As arboviroses constituem um grupo de microorganismos que compartilham a característica comum de serem transmitidos por artrópodes (mosquitos de vários gêneros, incluindo o Aedes aegypti, além de carrapatos e alguns tipos de moscas hematófagas) para hospedeiros vertebrados (essencialmente o ser humano, alguns animais domésticos e espécies silvestres). Trata-se de doenças de distribuição predominantemente tropical causadas por um grupo heterogêneo de vírus, dos quais são conhecidos aproximadamente 130 tipos. Os arbovírus (termo derivado da expressão em inglês arthropod borne virus, para designar o tipo de agente viral veiculado por artrópodes) reproduzem-se no interior dos vetores artrópodes sem alterar suas expectativas de vida ou fecundidade. São então transmitidos pela picada ou ferroada desses insetos infectados nos hospedeiros vertebrados.
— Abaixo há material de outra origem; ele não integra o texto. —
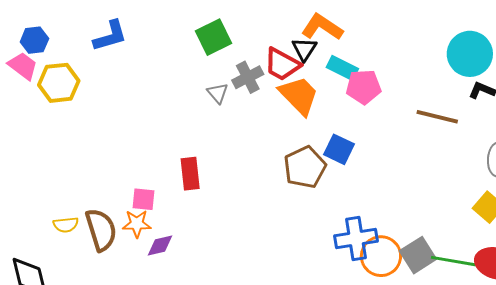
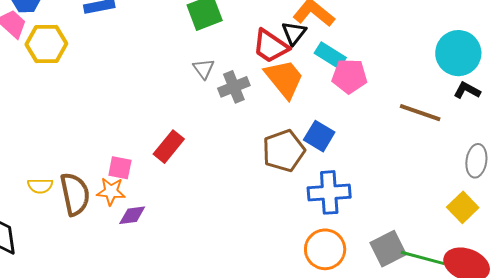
gray cross: (248, 77) -> (234, 87), moved
red rectangle: (190, 174) -> (169, 147), turned 40
blue cross: (356, 239) -> (329, 192), moved
orange circle: (381, 256) -> (325, 249), moved

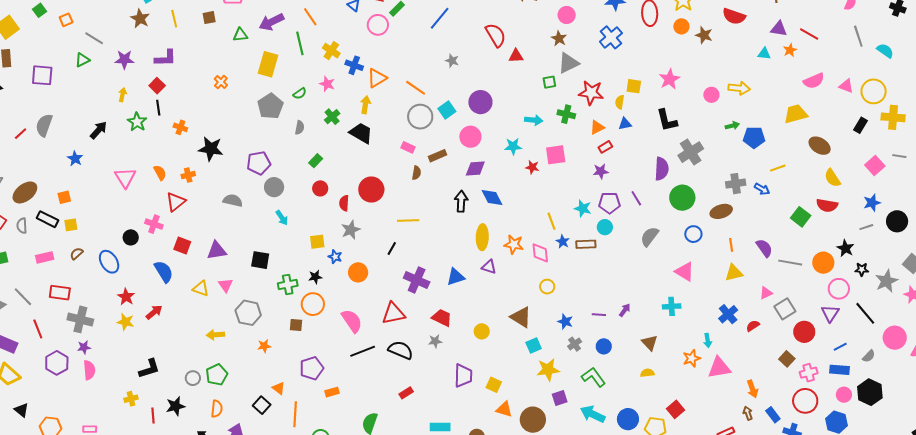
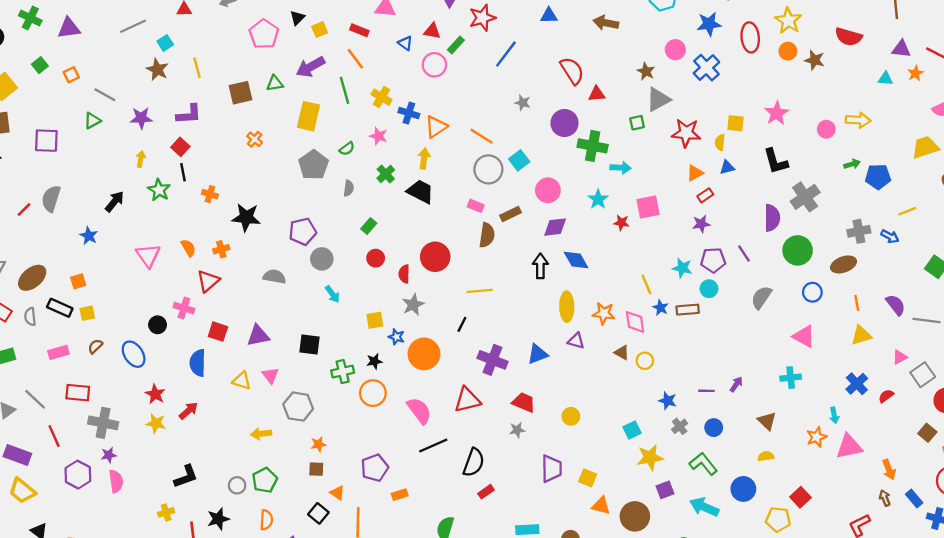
pink circle: (567, 15) -> (675, 50), moved
brown square: (209, 18) -> (241, 93), moved, size x1.5
purple circle: (480, 102) -> (564, 123), moved
green cross: (566, 114) -> (593, 146), moved, size x1.4
cyan star: (513, 146) -> (598, 199), turned -30
brown semicircle: (416, 173) -> (487, 235), size x1.5
blue semicircle: (164, 272) -> (198, 363), turned -145
orange circle: (358, 272) -> (424, 354), size x1.4
brown triangle: (521, 317) -> (622, 353), moved, size x0.6
brown square: (296, 325) -> (316, 469), moved
black semicircle: (401, 350) -> (474, 462), moved, turned 90
blue circle: (628, 419) -> (743, 489), moved

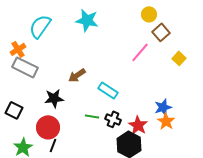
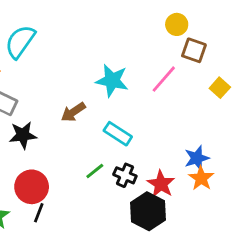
cyan star: (87, 20) -> (112, 80), moved
brown square: (161, 32) -> (194, 50), turned -30
black star: (54, 98) -> (23, 135), moved
green line: (92, 116) -> (95, 171), turned -48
Três tipos de manifestações clínicas são comuns: polialgia febril (síndrome tipo dengue); febres hemorrágicas (de evolução freqüentemente grave); meningo-encefalites (de evolução freqüentemente grave, terminando com a morte ou recuperação com seqüelas neurológicas). A profilaxia depende da existência de vacinas (como as que combatem a febre amarela, a encefalite transmitida por carrapatos, a encefalite japonesa) e do controle dos vetores.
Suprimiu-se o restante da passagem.